Let’s do a bit of a virtual straw poll here…..Take yourself back to your most recent planning meeting with your SAP services partner. You have your key SAP team members with you as well. What do you think is the average age of those attending? I’m going to make a bit of a guess – 35+?
I used to be the youngest in the meeting room
I started my large enterprise SAP consulting career in 1992 with Andersen Consulting. I quickly moved on to one of the fledgling SAP specialists – Axon – where I was one of the “early guys”. Here I founded and managed a few of their businesses including the Managed Services business. In those early days of client meetings, I was usually the youngest in the room. The round-table introductions usually filled me with some low-level anxiety – how credible could it be for a 26-year-old working for a company that, at that stage no one had heard of, to be trusted with the ongoing management of your shiny new, business-critical SAP system?
Why did they? Because we were technical experts, driven, just got stuff done, unconstrained by the burdens of middle-aged commitments (family, kids, mortgage, etc.). We made stuff happen. We outperformed the usual, more established systems integrators, much to their frustration. We delivered the systems our clients wanted quicker, at a lower cost, and at far lower risk – because we knew what we were doing. We did for some of the largest, most mission-critical SAP systems.
Those days of being the youngest are way behind me
Nearly 30-years later, those first meeting client introductions fill me with a different type of anxiety. “I’m blah blah blah and I have 30-years of SAP large enterprise experience blah blah blah”. All that experience but what can I convincingly say I’ve learnt over all those years? In my more reflective moments, I look back at how the SAP industry has changed. A lot has unquestionably happened – the big “disruptive events” – Y2K, .com, digital, SasS, IaaS, etc, have all been, gone or become business as usual. These have had huge impacts on the broader IT sector but, when I look at the SAP world, much has remained constant:
- Projects can still take ‘an eternity’ – as delivery approaches have not necessarily adapted to the technology
- Costs are frequently still massive, and in many instances, out of control
- SAP systems remain largely impenetrable and aging versions have become hard to use
- The proposal, bidding, and procurement processes for new associated services have not kept pace with the technology advances
- Technology performance is measured in exactly the same way – same unambitious and not necessarily relevant SLAs
- Resourcing still remains a constraint (partly now due to an aging workforce)
- Production systems are highly protected and resistive to change
- Why does the entire solution need to sit “in-SAP”?
Actually, there’s one other thing that’s been a constant throughout all of this time – the struggle to get new talent into the SAP world.

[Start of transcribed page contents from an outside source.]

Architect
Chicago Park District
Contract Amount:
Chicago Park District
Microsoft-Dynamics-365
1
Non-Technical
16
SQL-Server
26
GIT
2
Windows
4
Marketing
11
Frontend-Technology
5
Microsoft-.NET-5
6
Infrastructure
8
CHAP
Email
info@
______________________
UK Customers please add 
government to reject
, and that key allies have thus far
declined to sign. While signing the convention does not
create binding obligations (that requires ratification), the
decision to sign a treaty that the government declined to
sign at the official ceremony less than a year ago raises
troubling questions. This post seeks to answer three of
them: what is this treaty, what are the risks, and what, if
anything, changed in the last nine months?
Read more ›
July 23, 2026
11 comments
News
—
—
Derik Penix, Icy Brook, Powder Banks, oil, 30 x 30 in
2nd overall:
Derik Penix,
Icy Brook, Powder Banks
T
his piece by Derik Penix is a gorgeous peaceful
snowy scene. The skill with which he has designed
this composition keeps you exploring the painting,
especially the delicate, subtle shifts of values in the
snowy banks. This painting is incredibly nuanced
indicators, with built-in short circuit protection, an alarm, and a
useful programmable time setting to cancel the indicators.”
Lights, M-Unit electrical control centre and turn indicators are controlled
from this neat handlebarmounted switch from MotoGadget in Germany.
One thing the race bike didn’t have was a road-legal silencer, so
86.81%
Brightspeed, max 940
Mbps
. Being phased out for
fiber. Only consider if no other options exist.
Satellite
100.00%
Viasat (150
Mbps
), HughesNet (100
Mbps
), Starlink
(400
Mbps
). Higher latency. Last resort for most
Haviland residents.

They’ve always been far more enticed by what’s going on in the world of digital.
Has the industry become blind to new ideas?
It feels to me as though the industry – clients, SWV and SIs – has largely grown up by maintaining established ways of working. It’s not looking to particularly question the status quo.

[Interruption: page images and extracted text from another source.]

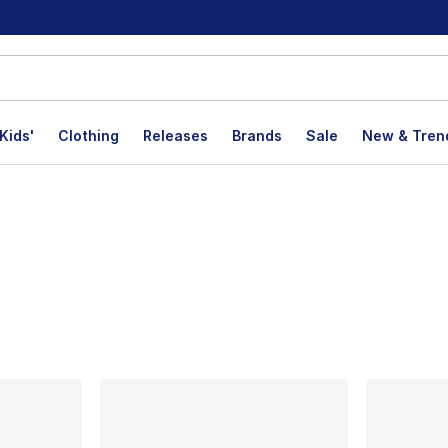
Kids'
Clothing
Releases
Brands
Sale
New & Tren
lts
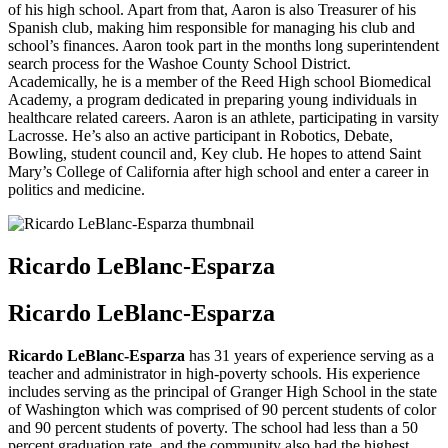
of his high school. Apart from that, Aaron is also Treasurer of his
Spanish club, making him responsible for managing his club and
school’s finances. Aaron took part in the months long superintendent
search process for the Washoe County School District.
Academically, he is a member of the Reed High school Biomedical
Academy, a program dedicated in preparing young individuals in
healthcare related careers. Aaron is an athlete, participating in varsity
Lacrosse. He’s also an active participant in Robotics, Debate,
Bowling, student council and, Key club. He hopes to attend Saint
Mary’s College of California after high school and enter a career in
politics and medicine.
Ricardo LeBlanc-Esparza
Ricardo LeBlanc-Esparza
Ricardo LeBlanc-Esparza
has 31 years of experience serving as a
teacher and administrator in high-poverty schools. His experience
includes serving as the principal of Granger High School in the state
of Washington which was comprised of 90 percent students of color
and 90 percent students of poverty. The school had less than a 50
percent graduation rate, and the community also had the highest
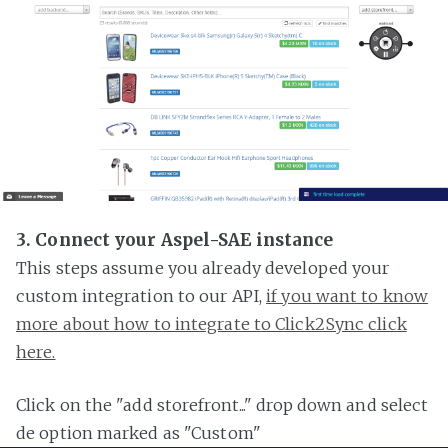
3. Connect your Aspel-SAE instance
This steps assume you already developed your
custom integration to our API,
if you want to know
more about how to integrate to Click2Sync click
here.
Click on the "add storefront..." drop down and select
de option marked as "Custom"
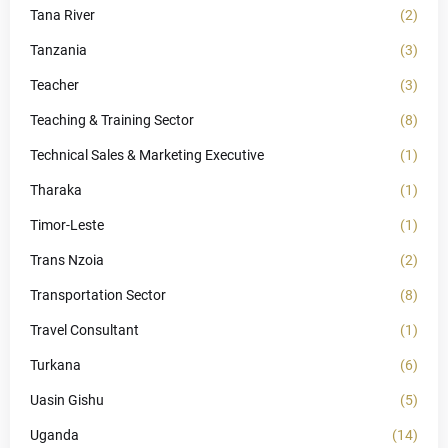
Tana River
(2)
Tanzania
(3)
Teacher
(3)
Teaching & Training Sector
(8)
Technical Sales & Marketing Executive
(1)
Tharaka
(1)
Timor-Leste
(1)
Trans Nzoia
(2)
Transportation Sector
(8)
Travel Consultant
(1)
Turkana
(6)
Uasin Gishu
(5)
Uganda
(14)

In a recent engaging discussion (a heated debate over a beer with a friend who’s a senior decision-maker at a very large financial services business), I tried to encourage new thinking and approaches to some of their technology challenges, but he kept stressing that experience was key and that he was wary of some of the “cool kids” that thought they knew everything about Cloud.
Now those who know me know that I am not, never have been, and will never be one of the “cool kids” but I suspect this comment was aimed at me for having “SAP and Cloud” in my job title like it’s the new “on-trend” connection of skills. The general sentiment was that the new kids “come in with their new ideas but really don’t get the rigors of managing enterprise-critical applications. They just don’t get the impact, change control, change management, that are part of these systems.”
If I hadn’t changed the subject, I think it could have consumed our 2 hours at the pub!
We’ve lots to learn from the new “kids on the block”
I reflected on my discussion for a few days, but I still strongly feel that my friend was wrong. We have so much to learn from new thinking brought from the digital world:
- Why can’t changes, with the right management and tooling, be delivered daily (well that might be a bit too much) rather than annually?
- Why is the amount of change we deliver for our business constrained by limited infrastructure?
- Why do we let our ways of working, both internally and with our partners, cause innovation to be delivered at a snail’s pace?
- Why do we have an army of people managing SAP? Why not automate?
Why doesn’t the SAP world adopt a more “JFDI” attitude and create the processes and tooling to do exactly that? For some of our clients, it feels like an entire industry has been created to inhibit change with the excuse of risk.
Why does this matter?
By mixing age, experience, and thinking, not only can today’s services partners provide modern, adaptive, and continuously improved services, but their clients gain greater value and achieve much more – a win/win for all.
My point is not about being wary of the new kids, the new ways of working, or the better ideas. It is about listening and adapting and taking the best of all worlds to deliver new ways of working with SAP on AWS.
Is it time for you to take a fresh approach too?